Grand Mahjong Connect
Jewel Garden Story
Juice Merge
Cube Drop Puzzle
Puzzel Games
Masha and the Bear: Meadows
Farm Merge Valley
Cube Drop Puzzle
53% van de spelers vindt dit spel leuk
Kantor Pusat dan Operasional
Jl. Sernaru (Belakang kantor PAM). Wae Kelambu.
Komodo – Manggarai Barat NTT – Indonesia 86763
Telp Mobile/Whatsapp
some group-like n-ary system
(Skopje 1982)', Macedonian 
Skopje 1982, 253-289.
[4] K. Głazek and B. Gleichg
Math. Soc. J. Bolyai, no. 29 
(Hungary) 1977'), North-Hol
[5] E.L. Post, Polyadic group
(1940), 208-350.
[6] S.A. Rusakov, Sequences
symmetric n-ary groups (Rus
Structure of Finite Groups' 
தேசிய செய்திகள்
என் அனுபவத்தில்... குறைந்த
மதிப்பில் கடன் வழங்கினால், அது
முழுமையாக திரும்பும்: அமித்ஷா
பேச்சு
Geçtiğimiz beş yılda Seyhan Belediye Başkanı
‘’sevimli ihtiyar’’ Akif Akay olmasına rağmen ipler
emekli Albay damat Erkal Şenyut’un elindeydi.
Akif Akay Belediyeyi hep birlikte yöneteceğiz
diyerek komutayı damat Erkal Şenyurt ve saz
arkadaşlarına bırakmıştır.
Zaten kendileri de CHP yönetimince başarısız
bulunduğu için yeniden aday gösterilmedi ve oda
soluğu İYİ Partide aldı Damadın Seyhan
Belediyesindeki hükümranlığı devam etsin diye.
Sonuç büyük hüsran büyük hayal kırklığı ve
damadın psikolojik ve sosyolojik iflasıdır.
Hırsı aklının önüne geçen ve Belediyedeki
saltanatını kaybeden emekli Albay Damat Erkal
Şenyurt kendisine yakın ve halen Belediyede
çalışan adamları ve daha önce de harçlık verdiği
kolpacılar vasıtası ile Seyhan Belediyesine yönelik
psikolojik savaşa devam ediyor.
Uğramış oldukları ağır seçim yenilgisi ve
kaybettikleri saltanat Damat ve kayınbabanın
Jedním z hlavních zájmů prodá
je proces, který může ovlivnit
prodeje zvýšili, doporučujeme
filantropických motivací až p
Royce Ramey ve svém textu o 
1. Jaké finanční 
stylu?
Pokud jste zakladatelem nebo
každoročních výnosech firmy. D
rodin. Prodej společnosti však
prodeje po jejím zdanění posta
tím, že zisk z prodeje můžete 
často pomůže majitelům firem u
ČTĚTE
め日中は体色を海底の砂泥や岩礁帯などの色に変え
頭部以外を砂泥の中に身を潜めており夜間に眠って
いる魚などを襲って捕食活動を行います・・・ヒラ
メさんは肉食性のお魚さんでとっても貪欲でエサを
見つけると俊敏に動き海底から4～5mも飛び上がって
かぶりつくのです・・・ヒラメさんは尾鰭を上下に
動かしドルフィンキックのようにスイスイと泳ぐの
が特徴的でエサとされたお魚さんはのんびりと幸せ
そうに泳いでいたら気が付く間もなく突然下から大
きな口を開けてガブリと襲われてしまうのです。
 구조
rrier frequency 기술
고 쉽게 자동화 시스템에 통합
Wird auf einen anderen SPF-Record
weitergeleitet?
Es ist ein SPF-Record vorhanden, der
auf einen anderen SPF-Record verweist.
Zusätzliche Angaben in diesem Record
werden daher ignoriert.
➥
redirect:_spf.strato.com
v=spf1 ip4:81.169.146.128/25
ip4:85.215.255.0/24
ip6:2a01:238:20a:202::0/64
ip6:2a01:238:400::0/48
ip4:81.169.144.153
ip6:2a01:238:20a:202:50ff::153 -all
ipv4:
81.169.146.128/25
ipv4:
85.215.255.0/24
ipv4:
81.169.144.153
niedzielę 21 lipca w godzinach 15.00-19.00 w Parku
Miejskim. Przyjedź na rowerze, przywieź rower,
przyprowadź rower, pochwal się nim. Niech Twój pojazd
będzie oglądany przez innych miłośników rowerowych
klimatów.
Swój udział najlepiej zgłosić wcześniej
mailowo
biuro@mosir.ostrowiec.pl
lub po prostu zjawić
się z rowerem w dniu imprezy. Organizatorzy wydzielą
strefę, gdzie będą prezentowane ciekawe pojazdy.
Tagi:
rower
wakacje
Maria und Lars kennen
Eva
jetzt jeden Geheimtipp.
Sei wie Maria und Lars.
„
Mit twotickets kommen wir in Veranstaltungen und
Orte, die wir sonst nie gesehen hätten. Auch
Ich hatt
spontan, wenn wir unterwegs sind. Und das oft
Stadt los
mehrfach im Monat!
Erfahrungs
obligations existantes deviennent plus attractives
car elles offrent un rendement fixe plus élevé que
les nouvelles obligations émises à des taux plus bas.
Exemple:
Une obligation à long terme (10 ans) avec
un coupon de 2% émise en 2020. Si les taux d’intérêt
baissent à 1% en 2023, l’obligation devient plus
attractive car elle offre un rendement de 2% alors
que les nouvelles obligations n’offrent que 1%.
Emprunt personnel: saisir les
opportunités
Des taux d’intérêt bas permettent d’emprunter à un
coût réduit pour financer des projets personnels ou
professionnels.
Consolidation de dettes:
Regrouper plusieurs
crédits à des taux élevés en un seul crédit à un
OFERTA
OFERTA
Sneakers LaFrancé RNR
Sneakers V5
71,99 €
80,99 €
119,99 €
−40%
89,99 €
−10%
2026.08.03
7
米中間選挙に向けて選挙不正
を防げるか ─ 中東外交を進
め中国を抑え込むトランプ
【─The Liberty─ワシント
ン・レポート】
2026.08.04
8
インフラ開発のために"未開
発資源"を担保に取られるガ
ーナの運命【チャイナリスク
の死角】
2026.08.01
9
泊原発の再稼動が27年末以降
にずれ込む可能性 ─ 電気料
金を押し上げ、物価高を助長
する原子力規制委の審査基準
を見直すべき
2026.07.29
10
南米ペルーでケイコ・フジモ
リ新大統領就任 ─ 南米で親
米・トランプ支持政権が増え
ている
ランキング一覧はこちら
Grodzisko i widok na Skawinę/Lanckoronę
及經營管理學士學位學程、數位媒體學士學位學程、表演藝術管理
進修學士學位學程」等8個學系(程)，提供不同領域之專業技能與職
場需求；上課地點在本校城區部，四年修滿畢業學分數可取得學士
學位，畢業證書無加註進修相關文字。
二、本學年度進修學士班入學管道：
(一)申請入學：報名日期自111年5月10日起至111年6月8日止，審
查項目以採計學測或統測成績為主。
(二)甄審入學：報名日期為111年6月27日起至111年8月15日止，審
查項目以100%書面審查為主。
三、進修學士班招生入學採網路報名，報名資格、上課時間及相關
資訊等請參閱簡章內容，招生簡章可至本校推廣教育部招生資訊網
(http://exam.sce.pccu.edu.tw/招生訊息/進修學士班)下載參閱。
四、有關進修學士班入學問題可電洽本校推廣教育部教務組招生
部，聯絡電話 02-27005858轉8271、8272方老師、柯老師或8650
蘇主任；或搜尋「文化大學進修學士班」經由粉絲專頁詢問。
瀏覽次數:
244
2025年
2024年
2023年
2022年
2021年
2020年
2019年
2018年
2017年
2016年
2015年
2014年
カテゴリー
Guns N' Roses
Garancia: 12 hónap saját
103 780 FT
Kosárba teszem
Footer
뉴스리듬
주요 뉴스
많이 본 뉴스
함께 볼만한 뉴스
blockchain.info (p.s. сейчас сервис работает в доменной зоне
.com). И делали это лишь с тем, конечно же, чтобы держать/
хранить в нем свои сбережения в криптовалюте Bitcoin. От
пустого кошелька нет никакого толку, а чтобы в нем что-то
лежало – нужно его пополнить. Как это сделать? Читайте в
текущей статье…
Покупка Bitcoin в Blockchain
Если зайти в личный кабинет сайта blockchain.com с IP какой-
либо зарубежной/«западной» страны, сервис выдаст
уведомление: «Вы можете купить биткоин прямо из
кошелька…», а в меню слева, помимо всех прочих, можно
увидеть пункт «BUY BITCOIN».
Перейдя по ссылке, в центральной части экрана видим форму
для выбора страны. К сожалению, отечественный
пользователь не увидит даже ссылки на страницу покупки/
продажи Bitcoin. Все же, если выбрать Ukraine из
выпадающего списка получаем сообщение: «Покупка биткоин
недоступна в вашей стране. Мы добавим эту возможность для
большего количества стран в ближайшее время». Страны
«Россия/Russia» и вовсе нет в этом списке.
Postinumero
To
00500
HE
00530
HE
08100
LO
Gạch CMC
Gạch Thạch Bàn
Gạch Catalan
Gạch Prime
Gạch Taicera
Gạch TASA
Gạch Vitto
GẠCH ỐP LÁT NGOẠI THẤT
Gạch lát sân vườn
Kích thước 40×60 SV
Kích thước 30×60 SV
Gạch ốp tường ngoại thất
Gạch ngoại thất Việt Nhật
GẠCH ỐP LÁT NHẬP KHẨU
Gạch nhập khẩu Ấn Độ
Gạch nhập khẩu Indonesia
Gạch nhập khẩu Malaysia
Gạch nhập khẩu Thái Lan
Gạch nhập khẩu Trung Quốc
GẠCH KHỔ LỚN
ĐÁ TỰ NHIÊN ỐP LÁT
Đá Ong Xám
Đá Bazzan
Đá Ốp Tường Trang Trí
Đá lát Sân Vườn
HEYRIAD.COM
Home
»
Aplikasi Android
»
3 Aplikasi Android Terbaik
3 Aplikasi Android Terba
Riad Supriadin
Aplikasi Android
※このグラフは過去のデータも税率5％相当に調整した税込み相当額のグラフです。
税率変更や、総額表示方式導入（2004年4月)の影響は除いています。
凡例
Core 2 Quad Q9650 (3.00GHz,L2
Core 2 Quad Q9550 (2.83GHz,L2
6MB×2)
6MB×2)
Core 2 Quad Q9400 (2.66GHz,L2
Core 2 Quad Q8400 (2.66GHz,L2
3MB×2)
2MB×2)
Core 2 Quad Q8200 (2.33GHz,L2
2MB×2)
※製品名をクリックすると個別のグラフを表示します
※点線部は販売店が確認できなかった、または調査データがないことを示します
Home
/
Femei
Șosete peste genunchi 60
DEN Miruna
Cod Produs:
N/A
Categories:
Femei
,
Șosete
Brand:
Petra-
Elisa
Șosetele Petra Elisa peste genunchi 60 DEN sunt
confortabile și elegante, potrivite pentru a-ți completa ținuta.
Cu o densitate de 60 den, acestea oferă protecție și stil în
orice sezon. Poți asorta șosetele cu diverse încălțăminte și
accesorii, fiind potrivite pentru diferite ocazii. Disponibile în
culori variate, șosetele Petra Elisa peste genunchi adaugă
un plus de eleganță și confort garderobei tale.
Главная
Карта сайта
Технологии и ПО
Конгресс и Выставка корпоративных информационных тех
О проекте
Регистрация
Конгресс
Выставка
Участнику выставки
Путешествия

> What the exercise asks
Could you output exactly the lines from the one containing "Đá lát Sân Vườn" to the end of the entries above, both included, and no others?

> Task solution
Đá lát Sân Vườn
HEYRIAD.COM
Home
»
Aplikasi Android
»
3 Aplikasi Android Terbaik
3 Aplikasi Android Terba
Riad Supriadin
Aplikasi Android
※このグラフは過去のデータも税率5％相当に調整した税込み相当額のグラフです。
税率変更や、総額表示方式導入（2004年4月)の影響は除いています。
凡例
Core 2 Quad Q9650 (3.00GHz,L2
Core 2 Quad Q9550 (2.83GHz,L2
6MB×2)
6MB×2)
Core 2 Quad Q9400 (2.66GHz,L2
Core 2 Quad Q8400 (2.66GHz,L2
3MB×2)
2MB×2)
Core 2 Quad Q8200 (2.33GHz,L2
2MB×2)
※製品名をクリックすると個別のグラフを表示します
※点線部は販売店が確認できなかった、または調査データがないことを示します
Home
/
Femei
Șosete peste genunchi 60
DEN Miruna
Cod Produs:
N/A
Categories:
Femei
,
Șosete
Brand:
Petra-
Elisa
Șosetele Petra Elisa peste genunchi 60 DEN sunt
confortabile și elegante, potrivite pentru a-ți completa ținuta.
Cu o densitate de 60 den, acestea oferă protecție și stil în
orice sezon. Poți asorta șosetele cu diverse încălțăminte și
accesorii, fiind potrivite pentru diferite ocazii. Disponibile în
culori variate, șosetele Petra Elisa peste genunchi adaugă
un plus de eleganță și confort garderobei tale.
Главная
Карта сайта
Технологии и ПО
Конгресс и Выставка корпоративных информационных тех
О проекте
Регистрация
Конгресс
Выставка
Участнику выставки
Путешествия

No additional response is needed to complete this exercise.